Clearing out the attic of my in-laws, we’ve found a stack of old postcards. Some are from Venice in the 1950s, to my father-in-law from his mother when he did his military service in 1958-59.
They didn’t have a telephone, so she sent him postcards regularly with news from back home. She sent him these four postcards on December 2nd, 3rd, 5th and 6th, 1958. As is apparent from what she wrote, he didn’t write back as often as she wanted. He did, however, keep the postcards for the next sixty-five years.
Dating the photographs
The postcards show the island of San Giorgio Maggiore, the molo at St Mark’s, the Rialto Bridge and the Basilica della Salute. The last three form a series, consecutively numbered by the same publisher.
The photographs on the postcards are not dated and no author credited.
On the photo of the Rialto Bridge, the bridge carries a publicity for the 26th Biennale.
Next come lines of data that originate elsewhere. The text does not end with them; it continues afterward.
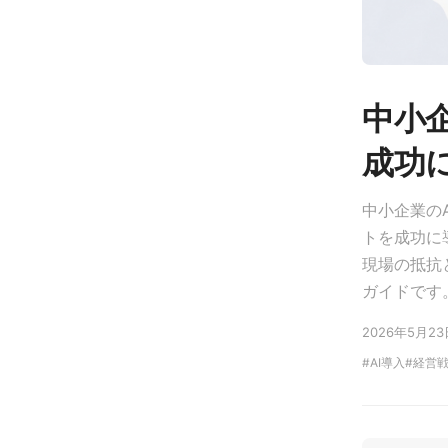
中小
成功
中小企業の
トを成功に
現場の抵抗
ガイドです
2026年5月23
AI導入
経営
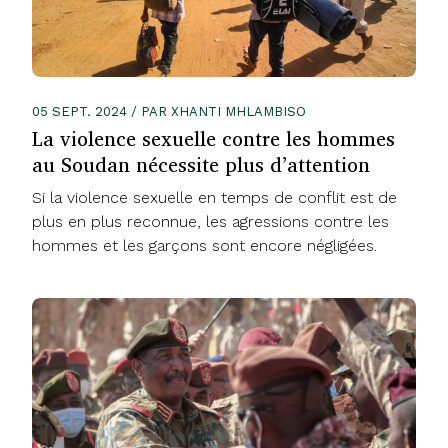
05 SEPT. 2024 / PAR XHANTI MHLAMBISO
La violence sexuelle contre les hommes
au Soudan nécessite plus d’attention
Si la violence sexuelle en temps de conflit est de
plus en plus reconnue, les agressions contre les
hommes et les garçons sont encore négligées.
That took place in 1952, from June 14th to October 19th. The photo must consequently be earlier than that date, but not by much. The people on the photo aren’t dressed in winter clothing, so the photo is most likely taken in the spring or summer of 1952.
Where there are people on the other postcards, they’re all lightly clad. The photos are therefore taken in the summer half of the year. On the photo of the molo at St Mark’s there are men in short sleeve shirts and women in knee length dresses.
The buildings and structures haven’t changed since then, so there are no usable clues in the buildings. They generally look like they have for ages. After all, the ‘old’ look is part of the attraction of Venice.
While we only have an approximate date for one photograph, the others are probably more or less from the same period. We can therefore conclude at least that these postcards are from the 1950s.
What has changed?
If the buildings haven’t changed a lot, what has changed?
The people have, and traffic has.
In the 1950s Venice was another kind of city. Modern mass tourism hadn’t started yet, and the population of the city was much larger.
The people on these photographs from the 1950s are predominantly residents of the city, not tourists. The same photographs today, taken in the summer half of the year, would show mostly tourists, very few residents, and a lot more people than we see on these photos.
There are also far fewer boats on the water then than there is now, and they’re going slower. Traffic has increased with tourism. The water on these images are fairly flat. Today the waves in front of St Mark’s make it almost impossible for the gondolieri to work.
The city my father-in-law grew up in, and the city he died in, could have been in different universes.
The only things that haven’t changed fundamentally in these seventy years are parts of the physical structure of the city. The houses, the canals, the alleyways are mostly the same. Everything else has changed.